Why Do We Put Telescopes in Space
Scientists keep observing and studying various universal phenomena. Radiations that travel through the Earth’s atmosphere play an important part in understanding these processes. However, our atmosphere is very thick and does not let all these radiations pass on to Earth in an entire way. While it is for good that some high-energy radiations do not pass through these atmospheric layers, it becomes difficult to study radiations when they remain confined to the space that surrounds the Earth’s atmosphere. The air in our atmosphere consists of varied types of particles, debris and water vapor that all block these radiations from reaching the Earth’s surface.
There is a lot of interference that happens in the Earth’s atmosphere. To avoid all this interference and conduct a proper study of various types of radiations, we usually have telescopes placed in space. When scientists conduct long-term studies of the universe, they place telescopes in space that help them avoid clouds and atmospheric pollution. The amazing and complete view of the universe can only be captured by conducting a study in space. In order for all the information to reach us, it is important to setup observatories in space and to place telescopes there.

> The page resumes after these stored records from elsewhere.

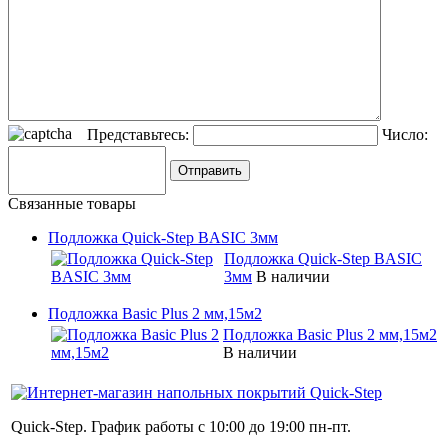
Представьтесь:
Число:
Связанные товары
Подложка Quick-Step BASIC 3мм
Подложка Quick-Step BASIC
3мм
В наличии
Подложка Basic Plus 2 мм,15м2
Подложка Basic Plus 2 мм,15м2
В наличии
Quick-Step. График работы с 10:00 до 19:00 пн-пт.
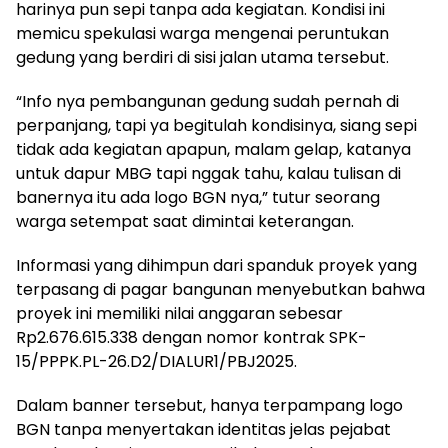
harinya pun sepi tanpa ada kegiatan. Kondisi ini
memicu spekulasi warga mengenai peruntukan
gedung yang berdiri di sisi jalan utama tersebut.
“Info nya pembangunan gedung sudah pernah di
perpanjang, tapi ya begitulah kondisinya, siang sepi
tidak ada kegiatan apapun, malam gelap, katanya
untuk dapur MBG tapi nggak tahu, kalau tulisan di
banernya itu ada logo BGN nya,” tutur seorang
warga setempat saat dimintai keterangan.
Informasi yang dihimpun dari spanduk proyek yang
terpasang di pagar bangunan menyebutkan bahwa
proyek ini memiliki nilai anggaran sebesar
Rp2.676.615.338 dengan nomor kontrak SPK-
15/PPPK.PL-26.D2/DIALUR1/PBJ2025.
Dalam banner tersebut, hanya terpampang logo
BGN tanpa menyertakan identitas jelas pejabat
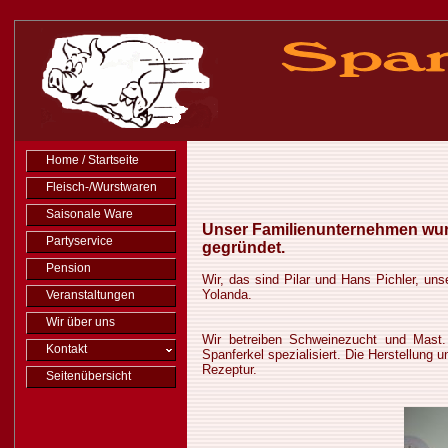
Home / Startseite
Fleisch-/Wurstwaren
Saisonale Ware
Unser Familienunternehmen wurd
Partyservice
gegründet.
Pension
Wir, das sind Pilar und Hans Pichler, uns
Yolanda.
Veranstaltungen
Wir über uns
Wir betreiben Schweinezucht und Mast
Kontakt
Spanferkel spezialisiert. Die Herstellun
Rezeptur.
Seitenübersicht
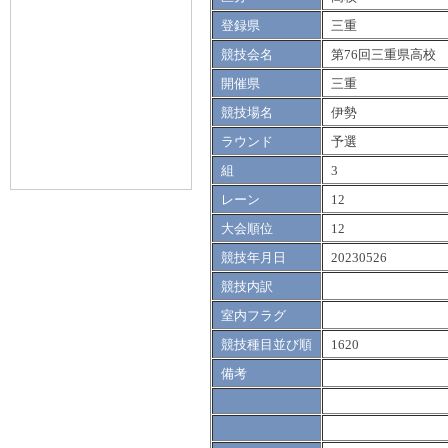
登録県
三重
競技会名
第76回三重県高校
開催県
三重
競技場名
伊勢
ラウンド
予選
組
3
レーン
12
大会順位
12
競技年月日
20230526
競技内訳
室内フラグ
競技種目並び順
1620
備考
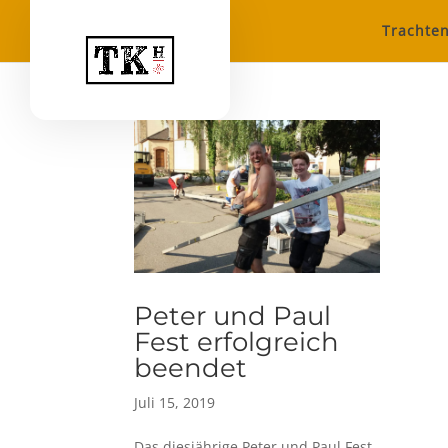
Trachten
Peter und Paul
Fest erfolgreich
beendet
Juli 15, 2019
Das diesjährige Peter und Paul Fest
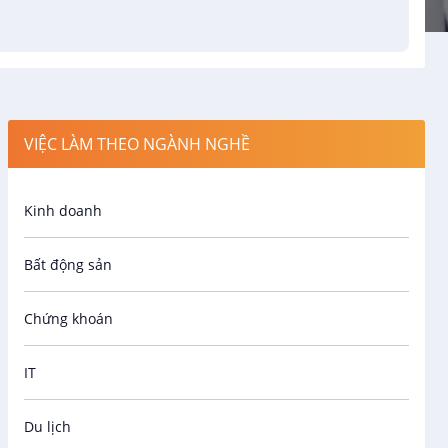
VIỆC LÀM THEO NGÀNH NGHỀ
Kinh doanh
Bất động sản
Chứng khoán
IT
Du lịch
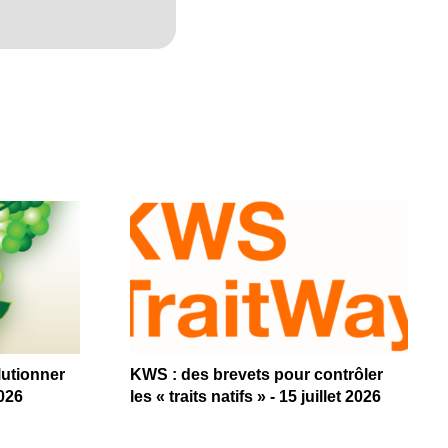
lutionner
KWS : des brevets pour contrôler
2026
les « traits natifs » - 15 juillet 2026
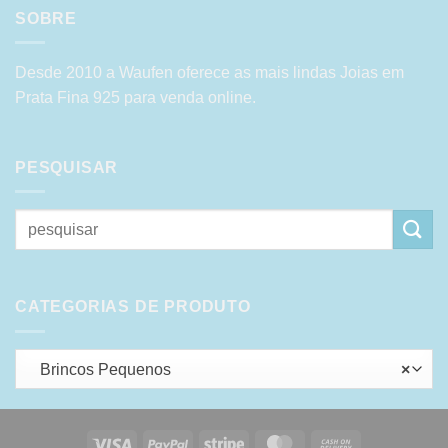
SOBRE
Desde 2010 a Waufen oferece as mais lindas Joias em
Prata Fina 925 para venda online.
PESQUISAR
Pesquisar
por:
CATEGORIAS DE PRODUTO
Brincos Pequenos
×
Visa
PayPal
Stripe
MasterCard
Cash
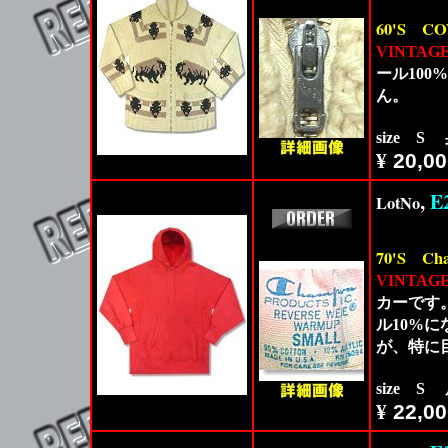
60'S
CO
VINTAG
ール10
ん。
size S
¥
20,00
,
E
LotNo
70'S
Ch
VINTAG
カーです。
ル10%
が、特に
size S
¥
22,00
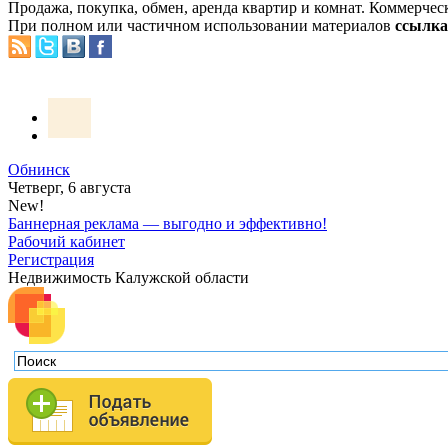
Продажа, покупка, обмен, аренда квартир и комнат. Коммерчес
При полном или частичном использовании материалов
ссылка 
Обнинск
Четверг, 6 августа
New!
Баннерная реклама — выгодно и эффективно!
Рабочий кабинет
Регистрация
Недвижимость Калужской области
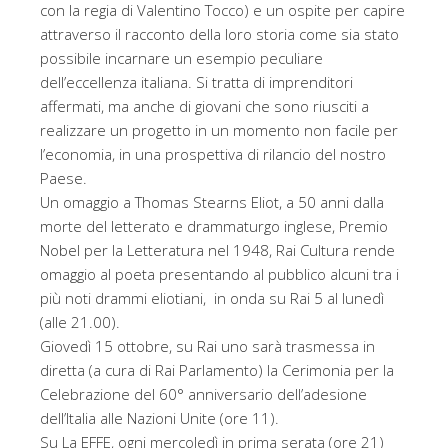
con la regia di Valentino Tocco) e un ospite per capire
attraverso il racconto della loro storia come sia stato
possibile incarnare un esempio peculiare
dell’eccellenza italiana. Si tratta di imprenditori
affermati, ma anche di giovani che sono riusciti a
realizzare un progetto in un momento non facile per
l’economia, in una prospettiva di rilancio del nostro
Paese.
Un omaggio a Thomas Stearns Eliot, a 50 anni dalla
morte del letterato e drammaturgo inglese, Premio
Nobel per la Letteratura nel 1948, Rai Cultura rende
omaggio al poeta presentando al pubblico alcuni tra i
più noti drammi eliotiani, in onda su Rai 5 al lunedì
(alle 21.00).
Giovedì 15 ottobre, su Rai uno sarà trasmessa in
diretta (a cura di Rai Parlamento) la Cerimonia per la
Celebrazione del 60° anniversario dell’adesione
dell’Italia alle Nazioni Unite (ore 11).
Su La EFFE, ogni mercoledì in prima serata (ore 21)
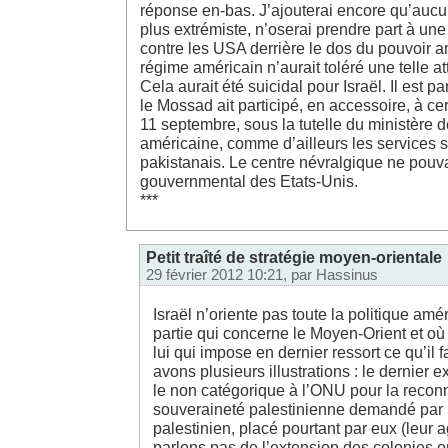
réponse en-bas. J’ajouterai encore qu’aucu
plus extrémiste, n’oserai prendre part à une
contre les USA derrière le dos du pouvoir 
régime américain n’aurait toléré une telle at
Cela aurait été suicidal pour Israël. Il est p
le Mossad ait participé, en accessoire, à ce
11 septembre, sous la tutelle du ministère 
américaine, comme d’ailleurs les services 
pakistanais. Le centre névralgique ne pouvai
gouvernmental des Etats-Unis.
***
Petit traîté de stratégie moyen-orientale
29 février 2012 10:21, par
Hassinus
Israël n’oriente pas toute la politique amé
partie qui concerne le Moyen-Orient et où i
lui qui impose en dernier ressort ce qu’il f
avons plusieurs illustrations : le dernier 
le non catégorique à l’ONU pour la recon
souveraineté palestinienne demandé par 
palestinien, placé pourtant par eux (leur a
parlons pas de l’extension des colonies o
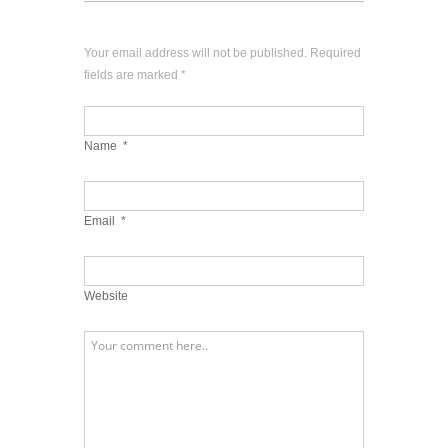
Your email address will not be published. Required
fields are marked
*
Name
*
Email
*
Website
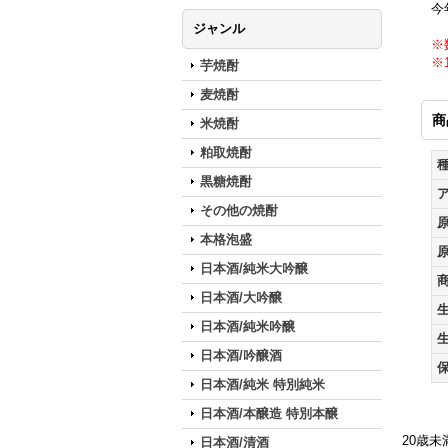
今
ジャンル
※
※
芋焼酎
麦焼酎
商
米焼酎
粕取焼酎
黒糖焼酎
その他の焼酎
本格泡盛
日本酒/純米大吟醸
日本酒/大吟醸
日本酒/純米吟醸
日本酒/吟醸酒
日本酒/純米 特別純米
日本酒/本醸造 特別本醸
20歳
日本酒/清酒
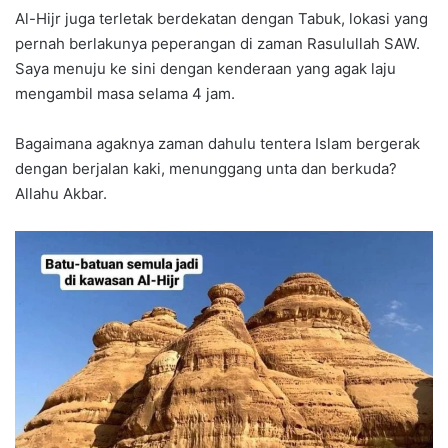
Al-Hijr juga terletak berdekatan dengan Tabuk, lokasi yang
pernah berlakunya peperangan di zaman Rasulullah SAW.
Saya menuju ke sini dengan kenderaan yang agak laju
mengambil masa selama 4 jam.
Bagaimana agaknya zaman dahulu tentera Islam bergerak
dengan berjalan kaki, menunggang unta dan berkuda?
Allahu Akbar.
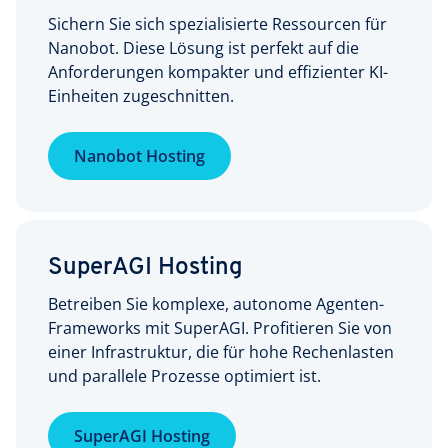
Sichern Sie sich spezialisierte Ressourcen für
Nanobot. Diese Lösung ist perfekt auf die
Anforderungen kompakter und effizienter KI-
Einheiten zugeschnitten.
Nanobot Hosting
SuperAGI Hosting
Betreiben Sie komplexe, autonome Agenten-
Frameworks mit SuperAGI. Profitieren Sie von
einer Infrastruktur, die für hohe Rechenlasten
und parallele Prozesse optimiert ist.
SuperAGI Hosting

It all started with Edwin Hubble who placed a telescope in space. Using that telescope, several unknown facts were discovered and we were able to gather a lot of knowledge about space. Thus, it is important to make new discoveries by understanding different scientific phenomena that might be taking place in the upper atmosphere or space. Although scientists have tried to place telescopes on high mountains to conduct atmospheric studies, it is more advantageous to reach the space region directly so all atmospheric distortions could be avoided. With the developing technology, it has also become easier for us to place telescopes in space.